**Problem:** Every entry below should be repeated exactly; the pictures should not.
=== Begin Enclosure ===
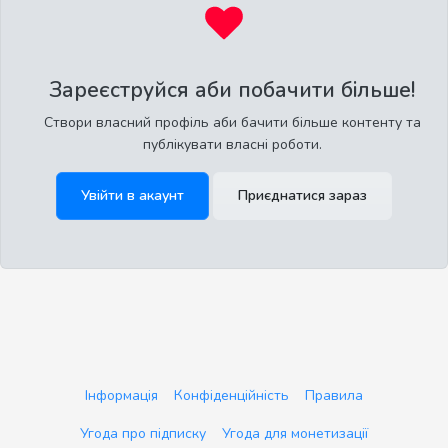
Зареєструйся аби побачити більше!
Створи власний профіль аби бачити більше контенту та
публікувати власні роботи.
Увійти в акаунт
Приєднатися зараз
Інформація
Конфіденційність
Правила
Угода про підписку
Угода для монетизації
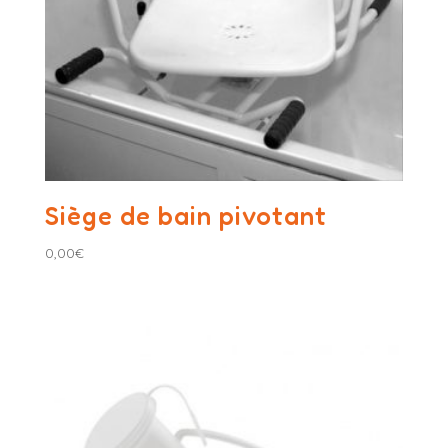
Siège de bain pivotant
0,00
€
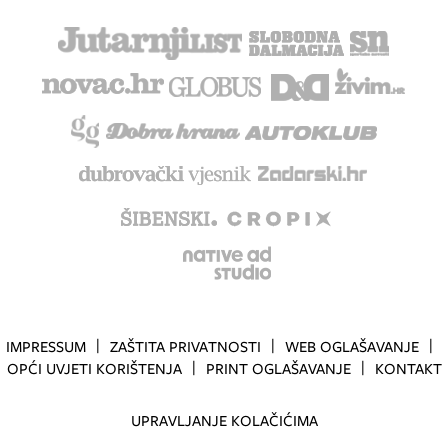
IMPRESSUM
ZAŠTITA PRIVATNOSTI
WEB OGLAŠAVANJE
OPĆI UVJETI KORIŠTENJA
PRINT OGLAŠAVANJE
KONTAKT
UPRAVLJANJE KOLAČIĆIMA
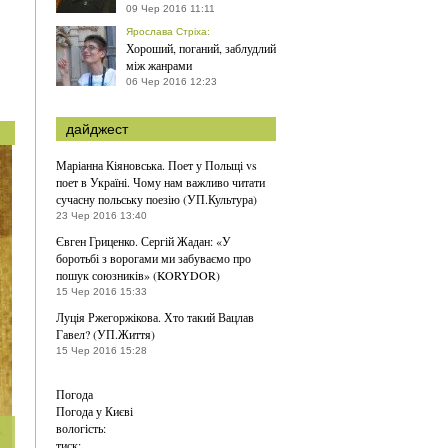
09 Чер 2016 11:11
Ярослава Стріха
:
Хороший, поганий, заблудлий
між жанрами
06 Чер 2016 12:23
дайджест
Маріанна Кіяновська. Поет у Польщі vs
поет в Україні. Чому нам важливо читати
сучасну польську поезію (УП.Культура)
23 Чер 2016 13:40
Євген Гриценко. Сергій Жадан: «У
боротьбі з ворогами ми забуваємо про
пошук союзників» (KORYDOR)
15 Чер 2016 15:33
Луція Ржегоржікова. Хто такий Вацлав
Гавел? (УП.Життя)
15 Чер 2016 15:28
Погода
Погода у
Києві
вологість:
тиск:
=== End Enclosure ===
**Result of the exercise:**
Зареєструйся аби побачити більше!
Створи власний профіль аби бачити більше контенту та
публікувати власні роботи.
Увійти в акаунт
Приєднатися зараз
Інформація
Конфіденційність
Правила
Угода про підписку
Угода для монетизації
Siège de bain pivotant
0,00
€
IMPRESSUM
ZAŠTITA PRIVATNOSTI
WEB OGLAŠAVANJE
OPĆI UVJETI KORIŠTENJA
PRINT OGLAŠAVANJE
KONTAKT
UPRAVLJANJE KOLAČIĆIMA
09 Чер 2016 11:11
Ярослава Стріха
:
Хороший, поганий, заблудлий
між жанрами
06 Чер 2016 12:23
дайджест
Маріанна Кіяновська. Поет у Польщі vs
поет в Україні. Чому нам важливо читати
сучасну польську поезію (УП.Культура)
23 Чер 2016 13:40
Євген Гриценко. Сергій Жадан: «У
боротьбі з ворогами ми забуваємо про
пошук союзників» (KORYDOR)
15 Чер 2016 15:33
Луція Ржегоржікова. Хто такий Вацлав
Гавел? (УП.Життя)
15 Чер 2016 15:28
Погода
Погода у
Києві
вологість:
тиск:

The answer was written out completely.